# Bathtub Curve Patterns of Mortality Risk in Cardiometabolic Diseases: A Cohort Study Using the UK Biobank

**Authors:** Yuming Chen, Shui-kit Cheuk, Hui Liu, Yanran Deng, Beibei Xu

PMC · DOI: 10.1093/geroni/igaf122.2889 · Innovation in Aging · 2025-12-31

## TL;DR

This study uses the bathtub curve model to analyze how mortality risk changes over time for cardiometabolic diseases, revealing distinct patterns that could improve patient management strategies.

## Contribution

The study validates the bathtub curve framework as a novel nonlinear model for understanding mortality risk in cardiometabolic diseases.

## Key findings

- Chronic diseases like diabetes show bathtub-shaped mortality risk patterns with elevated, declining, and rising phases.
- Acute conditions such as heart failure exhibit rapidly declining mortality risks over time.
- The bathtub curve model supports stratified patient management and personalized interventions for CMDs.

## Abstract

Observational studies suggest nonlinear mortality patterns in cardiometabolic diseases (CMDs): acute events show early risk spikes, while chronic conditions exhibit gradual risk accumulation.
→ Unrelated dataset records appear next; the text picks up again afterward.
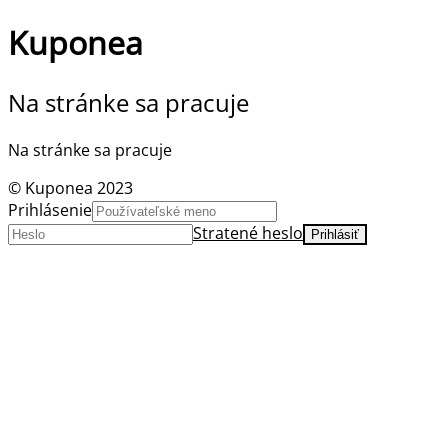
Kuponea
Na stránke sa pracuje
Na stránke sa pracuje
© Kuponea 2023
Prihlásenie
Stratené heslo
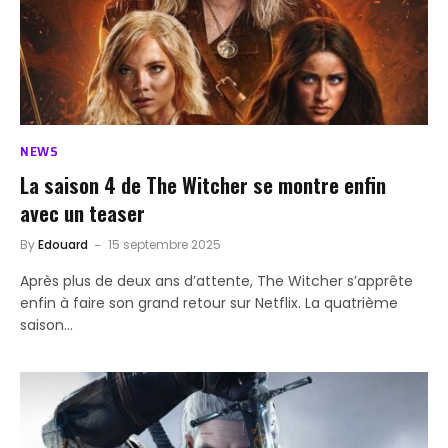
NEWS
La saison 4 de The Witcher se montre enfin
avec un teaser
By
Edouard
15 septembre 2025
Après plus de deux ans d’attente, The Witcher s’apprête
enfin à faire son grand retour sur Netflix. La quatrième
saison…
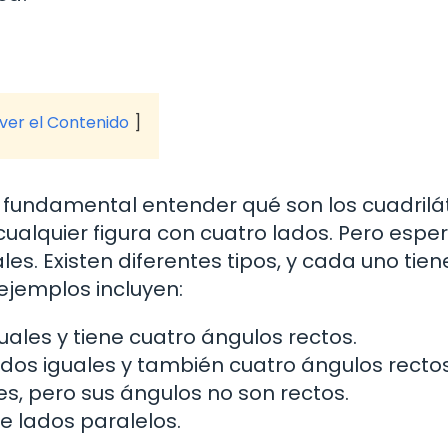
 ver el Contenido
s fundamental entender qué son los cuadrilá
cualquier figura con cuatro lados. Pero espe
es. Existen diferentes tipos, y cada uno tien
ejemplos incluyen:
ales y tiene cuatro ángulos rectos.
dos iguales y también cuatro ángulos rectos
s, pero sus ángulos no son rectos.
e lados paralelos.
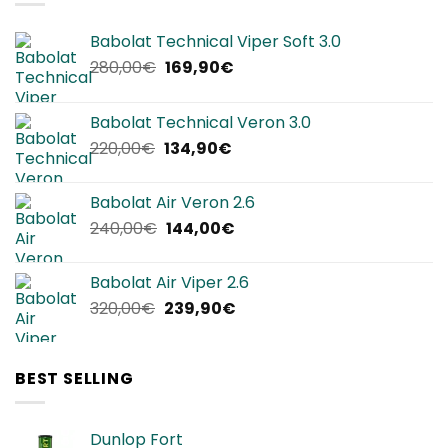
Babolat Technical Viper Soft 3.0
Il
Il
280,00
€
169,90
€
prezzo
prezzo
originale
attuale
Babolat Technical Veron 3.0
era:
è:
Il
Il
220,00
€
134,90
€
280,00€.
169,90€.
prezzo
prezzo
originale
attuale
Babolat Air Veron 2.6
era:
è:
Il
Il
240,00
€
144,00
€
220,00€.
134,90€.
prezzo
prezzo
originale
attuale
Babolat Air Viper 2.6
era:
è:
Il
Il
320,00
€
239,90
€
240,00€.
144,00€.
prezzo
prezzo
originale
attuale
era:
è:
BEST SELLING
320,00€.
239,90€.
Dunlop Fort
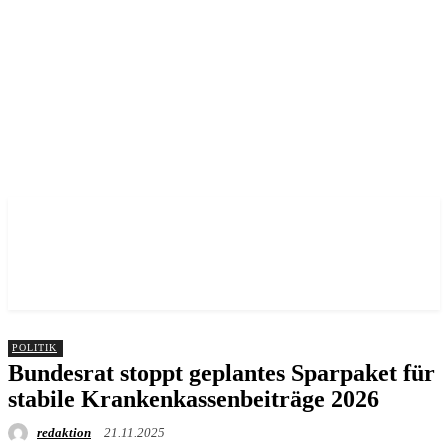
Nah dran am Leben. Echt aus der Vorstadt.
POLITIK
Bundesrat stoppt geplantes Sparpaket für
stabile Krankenkassenbeiträge 2026
redaktion
21.11.2025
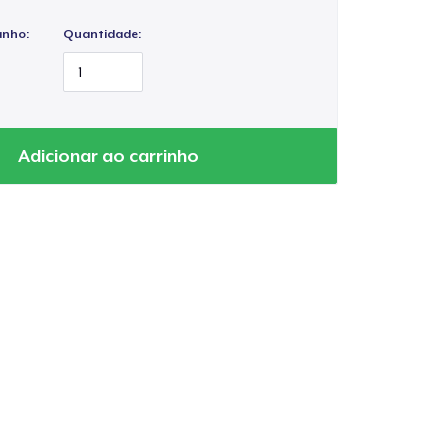
anho:
Quantidade:
Adicionar ao carrinho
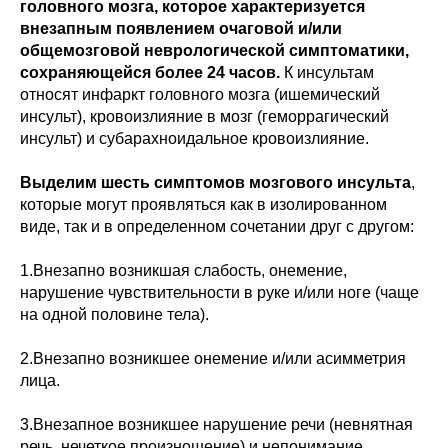
головного мозга, которое характеризуется
внезапным появлением очаговой и/или
общемозговой неврологической симптоматики,
сохраняющейся более 24 часов.
К инсультам
относят инфаркт головного мозга (ишемический
инсульт), кровоизлияние в мозг (геморрагический
инсульт) и субарахноидальное кровоизлияние.
Выделим шесть симптомов мозгового инсульта
,
которые могут проявляться как в изолированном
виде, так и в определенном сочетании друг с другом:
1.Внезапно возникшая слабость, онемение,
нарушение чувствительности в руке и/или ноге (чаще
на одной половине тела).
2.Внезапно возникшее онемение и/или асимметрия
лица.
3.Внезапное возникшее нарушение речи (невнятная
речь, нечеткое произношение) и непонимание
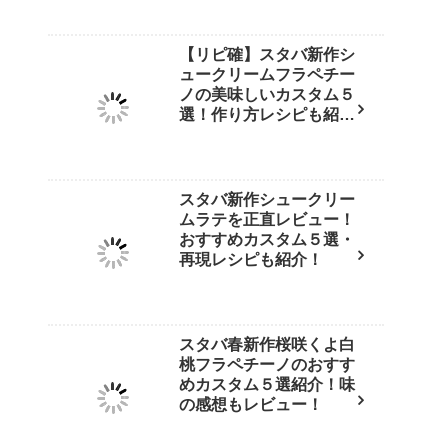
【リピ確】スタバ新作シ
ュークリームフラペチー
ノの美味しいカスタム５
選！作り方レシピも紹
介！
スタバ新作シュークリー
ムラテを正直レビュー！
おすすめカスタム５選・
再現レシピも紹介！
スタバ春新作桜咲くよ白
桃フラペチーノのおすす
めカスタム５選紹介！味
の感想もレビュー！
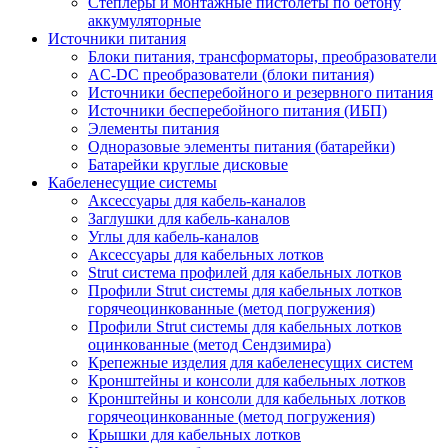
Степлеры и монтажные пистолеты по бетону
аккумуляторные
Источники питания
Блоки питания, трансформаторы, преобразователи
AC-DC преобразователи (блоки питания)
Источники бесперебойного и резервного питания
Источники бесперебойного питания (ИБП)
Элементы питания
Одноразовые элементы питания (батарейки)
Батарейки круглые дисковые
Кабеленесущие системы
Аксессуары для кабель-каналов
Заглушки для кабель-каналов
Углы для кабель-каналов
Аксессуары для кабельных лотков
Strut система профилей для кабельных лотков
Профили Strut системы для кабельных лотков
горячеоцинкованные (метод погружения)
Профили Strut системы для кабельных лотков
оцинкованные (метод Сендзимира)
Крепежные изделия для кабеленесущих систем
Кронштейны и консоли для кабельных лотков
Кронштейны и консоли для кабельных лотков
горячеоцинкованные (метод погружения)
Крышки для кабельных лотков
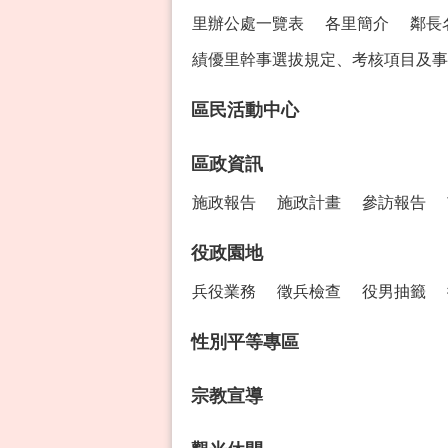
里辦公處一覽表
各里簡介
鄰長
績優里幹事選拔規定、考核項目及事
區民活動中心
區政資訊
施政報告
施政計畫
參訪報告
役政園地
兵役業務
徵兵檢查
役男抽籤
性別平等專區
宗教宣導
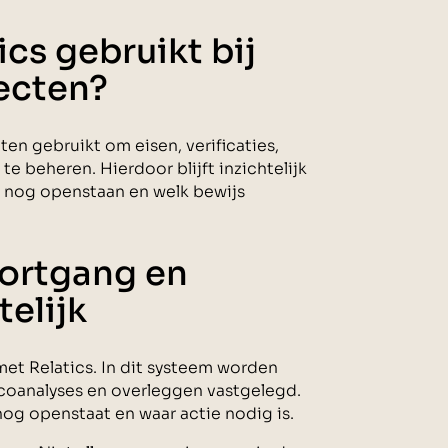
cs gebruikt bij
jecten?
ten gebruikt om eisen, verificaties,
te beheren. Hierdoor blijft inzichtelijk
s nog openstaan en welk bewijs
oortgang en
telijk
met Relatics. In dit systeem worden
icoanalyses en overleggen vastgelegd.
 nog openstaat en waar actie nodig is.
These trends superficially align with the bathtub curve—an engineering model describing triphasic failure rates. However, systematic validation of this framework in chronic disease epidemiology remains limited. This study aims to explore and validate the nonlinear temporal dynamics of mortality risk in CMD patients based on bathtub curve theory. Using data from the UK Biobank (n = 502,130), we analyzed 17 CMDs with linked primary care, inpatient and death records among 73,908 patients. A piecewise exponential survival model segmented mortality risk into intervals to capture time-dependent hazard rates. Chronic (e.g., diabetes) and acute diseases (e.g., myocardial infarction) were analyzed separately. Models were adjusted for age, sex, BMI, education, and smoking/alcohol status. Chronic diseases, such as diabetes, exhibited a bathtub-shaped mortality risk: elevated initially, declining in mid-term, and rising again long-term. Each phase showed increased risk with older age at diagnosis. Acute conditions (e.g., heart failure) demonstrated rapidly declining risks over time. Heterogeneity in high-risk time windows was observed across diseases, with hypertension and diabetes consistently following the bathtub curve. Using the piecewise exponential model, we validate the bathtub curve framework could provide a novel nonlinear perspective for understanding mortality risk evolution in CMDs. This approach supports stratified patient management, intensive early intervention, stable-phase monitoring, and late-phase complication control, enhancing precision in public health strategies. The findings underscore the theory’s potential in optimizing lifecycle management of CMDs and guiding personalized interventions.

## Linked entities

- **Diseases:** diabetes (MONDO:0005015), myocardial infarction (MONDO:0005068), heart failure (MONDO:0005252)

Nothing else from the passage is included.